### Activity
Output every record exactly, apart from its images.

[Source data]
▬▬▬▬▬▬
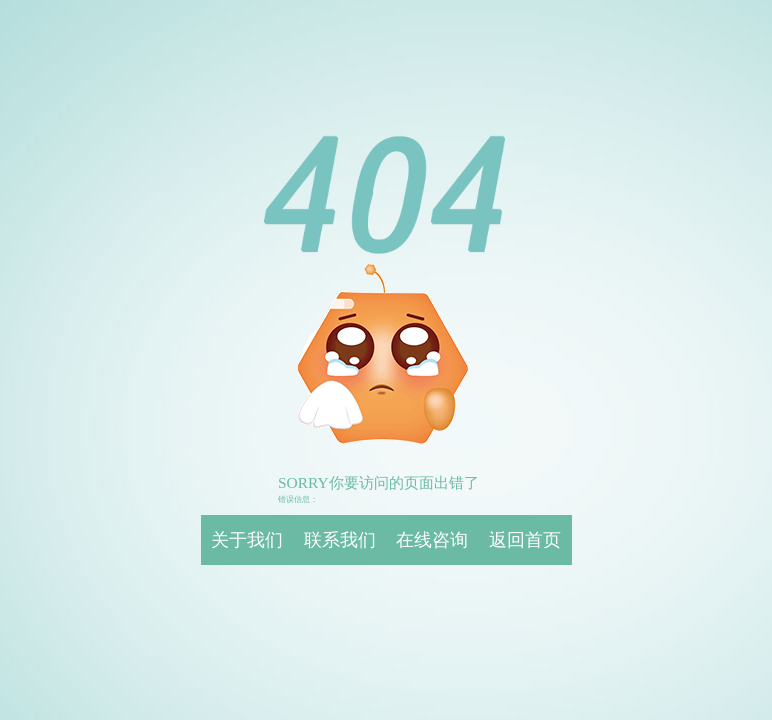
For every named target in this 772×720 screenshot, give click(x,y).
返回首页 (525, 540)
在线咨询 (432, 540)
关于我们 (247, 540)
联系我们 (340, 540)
▬▬▬▬▬▬
### Answer section
For every named target in this 772×720 screenshot, give click(x,y).
返回首页 (525, 540)
在线咨询 (432, 540)
关于我们 (247, 540)
联系我们 (340, 540)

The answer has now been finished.